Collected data
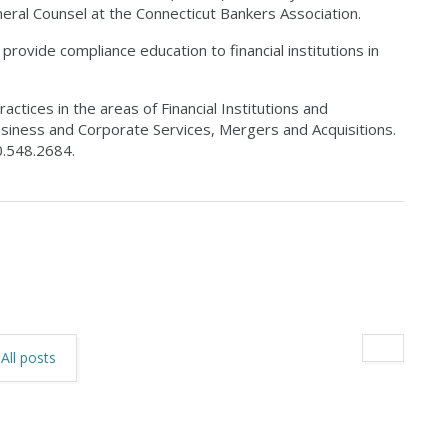
neral Counsel at the Connecticut Bankers Association.
rovide compliance education to financial institutions in
actices in the areas of Financial Institutions and
siness and Corporate Services, Mergers and Acquisitions.
.548.2684.
All posts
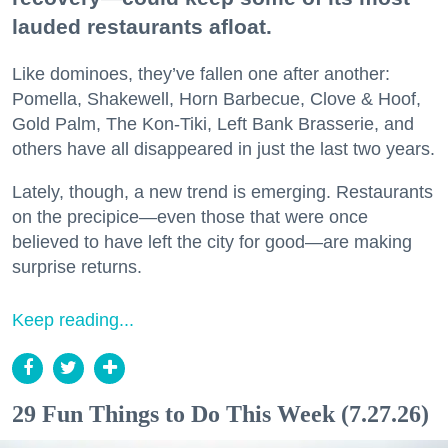
lauded restaurants afloat.
Like dominoes, they’ve fallen one after another:
Pomella, Shakewell, Horn Barbecue, Clove & Hoof,
Gold Palm, The Kon-Tiki, Left Bank Brasserie, and
others have all disappeared in just the last two years.
Lately, though, a new trend is emerging. Restaurants
on the precipice—even those that were once
believed to have left the city for good—are making
surprise returns.
Keep reading...
29 Fun Things to Do This Week (7.27.26)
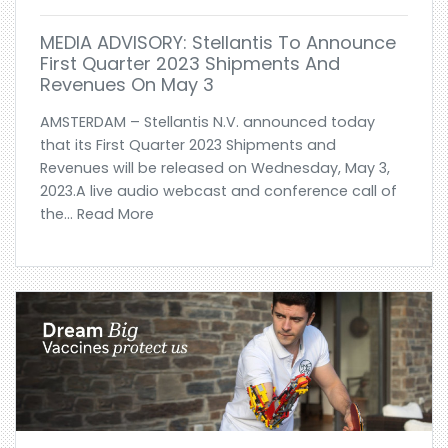
MEDIA ADVISORY: Stellantis To Announce
First Quarter 2023 Shipments And
Revenues On May 3
AMSTERDAM – Stellantis N.V. announced today
that its First Quarter 2023 Shipments and
Revenues will be released on Wednesday, May 3,
2023.A live audio webcast and conference call of
the... Read More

AIM OF THE TASK — All lines from the one containing "Gold Palm, The" through the final line of the records are to be retyped exactly; no other lines and no pictures are to be included.

OUTPUT FOR THIS EXERCISE —
Gold Palm, The Kon-Tiki, Left Bank Brasserie, and
others have all disappeared in just the last two years.
Lately, though, a new trend is emerging. Restaurants
on the precipice—even those that were once
believed to have left the city for good—are making
surprise returns.
Keep reading...
29 Fun Things to Do This Week (7.27.26)
MEDIA ADVISORY: Stellantis To Announce
First Quarter 2023 Shipments And
Revenues On May 3
AMSTERDAM – Stellantis N.V. announced today
that its First Quarter 2023 Shipments and
Revenues will be released on Wednesday, May 3,
2023.A live audio webcast and conference call of
the... Read More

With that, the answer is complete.